= Mike Jacoby =

American snowboarder (born 1969)

Mike Jacoby (born May 1969) is an American snowboarder who competed in the 1998 Nagano Winter Olympics.

== Early life ==
Jacoby was born in Bellevue, Washington, but grew up in Idaho Falls, Idaho. He pursued alpine and cross-country skiing until he was 14, when he built his first snowboard and began snowboarding.

== Snowboarding career ==
Jacoby's first event was the 1986 swatch world championships in Breckenridge Co.
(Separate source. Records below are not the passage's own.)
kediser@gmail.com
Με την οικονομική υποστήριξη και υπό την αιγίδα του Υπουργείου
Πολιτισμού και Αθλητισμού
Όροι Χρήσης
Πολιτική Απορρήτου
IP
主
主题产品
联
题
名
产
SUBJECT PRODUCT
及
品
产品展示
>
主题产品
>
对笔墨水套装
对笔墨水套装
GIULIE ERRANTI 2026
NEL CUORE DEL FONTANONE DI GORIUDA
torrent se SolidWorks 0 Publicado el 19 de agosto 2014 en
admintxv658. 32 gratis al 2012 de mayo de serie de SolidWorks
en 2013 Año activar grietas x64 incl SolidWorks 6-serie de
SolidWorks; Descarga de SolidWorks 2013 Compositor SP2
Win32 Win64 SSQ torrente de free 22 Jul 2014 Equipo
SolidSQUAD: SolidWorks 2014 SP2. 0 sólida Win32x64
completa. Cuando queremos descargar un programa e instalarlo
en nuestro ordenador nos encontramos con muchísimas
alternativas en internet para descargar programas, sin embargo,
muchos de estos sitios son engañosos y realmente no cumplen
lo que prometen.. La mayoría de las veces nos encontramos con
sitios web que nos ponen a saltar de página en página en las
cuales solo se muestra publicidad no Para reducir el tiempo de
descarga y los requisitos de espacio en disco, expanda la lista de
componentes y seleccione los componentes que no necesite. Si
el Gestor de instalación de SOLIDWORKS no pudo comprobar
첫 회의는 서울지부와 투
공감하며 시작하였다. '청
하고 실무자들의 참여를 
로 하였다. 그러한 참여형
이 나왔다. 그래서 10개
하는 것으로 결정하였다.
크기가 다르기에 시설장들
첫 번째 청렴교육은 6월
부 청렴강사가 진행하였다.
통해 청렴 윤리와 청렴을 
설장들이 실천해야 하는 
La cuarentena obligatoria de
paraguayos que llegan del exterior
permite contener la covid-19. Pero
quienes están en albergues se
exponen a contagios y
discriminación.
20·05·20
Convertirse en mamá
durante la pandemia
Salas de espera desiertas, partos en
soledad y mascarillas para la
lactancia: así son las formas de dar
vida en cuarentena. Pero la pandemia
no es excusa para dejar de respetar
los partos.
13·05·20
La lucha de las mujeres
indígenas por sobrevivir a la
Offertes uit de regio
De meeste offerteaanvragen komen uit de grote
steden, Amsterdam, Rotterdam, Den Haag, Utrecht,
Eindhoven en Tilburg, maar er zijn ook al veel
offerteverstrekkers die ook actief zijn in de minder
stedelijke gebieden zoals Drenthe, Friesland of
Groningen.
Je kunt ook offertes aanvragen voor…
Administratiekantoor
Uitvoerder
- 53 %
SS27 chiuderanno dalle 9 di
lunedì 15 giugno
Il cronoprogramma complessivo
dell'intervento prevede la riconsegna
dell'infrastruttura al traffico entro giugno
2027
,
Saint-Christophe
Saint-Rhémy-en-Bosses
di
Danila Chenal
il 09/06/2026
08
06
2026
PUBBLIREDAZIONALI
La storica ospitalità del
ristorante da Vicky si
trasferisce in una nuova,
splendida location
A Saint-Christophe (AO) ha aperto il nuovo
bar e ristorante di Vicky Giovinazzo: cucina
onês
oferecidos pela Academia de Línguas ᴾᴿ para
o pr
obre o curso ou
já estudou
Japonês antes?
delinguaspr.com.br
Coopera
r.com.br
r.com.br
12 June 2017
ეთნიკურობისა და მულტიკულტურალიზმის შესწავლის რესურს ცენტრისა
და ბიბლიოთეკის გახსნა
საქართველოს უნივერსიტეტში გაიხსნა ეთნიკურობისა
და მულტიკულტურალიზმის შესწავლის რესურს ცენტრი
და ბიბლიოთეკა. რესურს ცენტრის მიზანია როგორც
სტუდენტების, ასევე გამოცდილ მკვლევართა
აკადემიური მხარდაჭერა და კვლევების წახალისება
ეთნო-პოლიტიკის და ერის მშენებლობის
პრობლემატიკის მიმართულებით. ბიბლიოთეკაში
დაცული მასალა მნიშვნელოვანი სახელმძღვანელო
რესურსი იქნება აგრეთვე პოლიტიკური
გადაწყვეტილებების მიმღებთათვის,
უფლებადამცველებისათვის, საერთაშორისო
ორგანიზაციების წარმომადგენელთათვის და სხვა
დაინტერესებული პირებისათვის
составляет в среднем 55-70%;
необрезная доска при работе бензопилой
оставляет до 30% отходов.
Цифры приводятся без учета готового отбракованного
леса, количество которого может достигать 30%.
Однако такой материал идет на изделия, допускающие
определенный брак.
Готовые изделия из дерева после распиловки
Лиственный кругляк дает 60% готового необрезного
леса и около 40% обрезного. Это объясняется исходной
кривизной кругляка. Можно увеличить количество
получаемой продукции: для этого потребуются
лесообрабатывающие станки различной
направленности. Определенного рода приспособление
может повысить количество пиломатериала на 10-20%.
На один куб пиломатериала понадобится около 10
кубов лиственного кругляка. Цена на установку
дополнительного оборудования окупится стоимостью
In the Junior 16 and under category he placed 7th in slalom, 8th in giant slalom, and 5th in Half pipe.

1987 Swatch World championship
Mens am auteur
Slalom 1st
Giant slalom 1st
Halfpipe 14th
This was the first event the J-tear was done in an event.
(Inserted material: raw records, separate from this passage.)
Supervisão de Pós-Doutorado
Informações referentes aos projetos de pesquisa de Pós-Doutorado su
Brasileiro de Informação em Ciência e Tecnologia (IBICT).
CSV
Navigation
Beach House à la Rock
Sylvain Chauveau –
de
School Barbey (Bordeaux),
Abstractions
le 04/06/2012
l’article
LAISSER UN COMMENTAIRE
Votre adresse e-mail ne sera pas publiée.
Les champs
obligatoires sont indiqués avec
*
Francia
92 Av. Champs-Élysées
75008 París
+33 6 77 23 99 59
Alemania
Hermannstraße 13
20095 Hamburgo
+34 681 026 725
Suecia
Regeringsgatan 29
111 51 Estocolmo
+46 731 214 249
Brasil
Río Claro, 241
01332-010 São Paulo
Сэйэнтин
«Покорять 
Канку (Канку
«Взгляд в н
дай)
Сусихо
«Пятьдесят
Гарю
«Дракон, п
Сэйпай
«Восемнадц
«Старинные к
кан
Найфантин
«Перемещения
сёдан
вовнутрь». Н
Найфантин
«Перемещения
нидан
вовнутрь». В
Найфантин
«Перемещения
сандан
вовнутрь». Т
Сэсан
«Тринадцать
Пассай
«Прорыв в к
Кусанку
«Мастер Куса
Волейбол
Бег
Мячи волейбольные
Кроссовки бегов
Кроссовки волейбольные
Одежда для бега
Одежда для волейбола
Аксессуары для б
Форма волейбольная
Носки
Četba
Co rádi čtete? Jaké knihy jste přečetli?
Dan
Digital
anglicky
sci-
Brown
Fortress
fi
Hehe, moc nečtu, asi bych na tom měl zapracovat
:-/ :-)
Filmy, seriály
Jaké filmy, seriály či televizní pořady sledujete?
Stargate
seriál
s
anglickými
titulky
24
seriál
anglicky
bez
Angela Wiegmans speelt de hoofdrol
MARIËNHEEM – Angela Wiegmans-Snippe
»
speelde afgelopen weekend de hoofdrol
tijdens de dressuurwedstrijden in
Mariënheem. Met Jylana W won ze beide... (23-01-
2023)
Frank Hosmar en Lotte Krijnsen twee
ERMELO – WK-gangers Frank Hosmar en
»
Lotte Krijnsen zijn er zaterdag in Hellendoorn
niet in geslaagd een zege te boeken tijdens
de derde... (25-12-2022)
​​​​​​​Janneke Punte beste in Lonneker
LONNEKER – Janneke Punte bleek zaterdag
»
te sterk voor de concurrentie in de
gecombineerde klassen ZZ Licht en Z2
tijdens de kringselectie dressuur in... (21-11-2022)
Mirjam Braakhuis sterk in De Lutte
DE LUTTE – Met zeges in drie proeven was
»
The first World Cup tour was 1988

He was the 1991 Overall World Champion (ISF tour) and 1992 Overall World Super-G Champion (ISF tour).

Jacoby won the gold medal in both the 1995 and 1996 World Cup giant slalom. He placed second in the 1996 FIS Snowboarding World Championships giant slalom, and in the 1997 Snowboarding World Championships placed first in the parallel slalom and second in the giant slalom. He placed 17th in the 1998 Winter Olympics.

In 2010 Jacoby was injured while mountain biking, and received a severe head injury.

Sailed singlehanded the Pacific loop.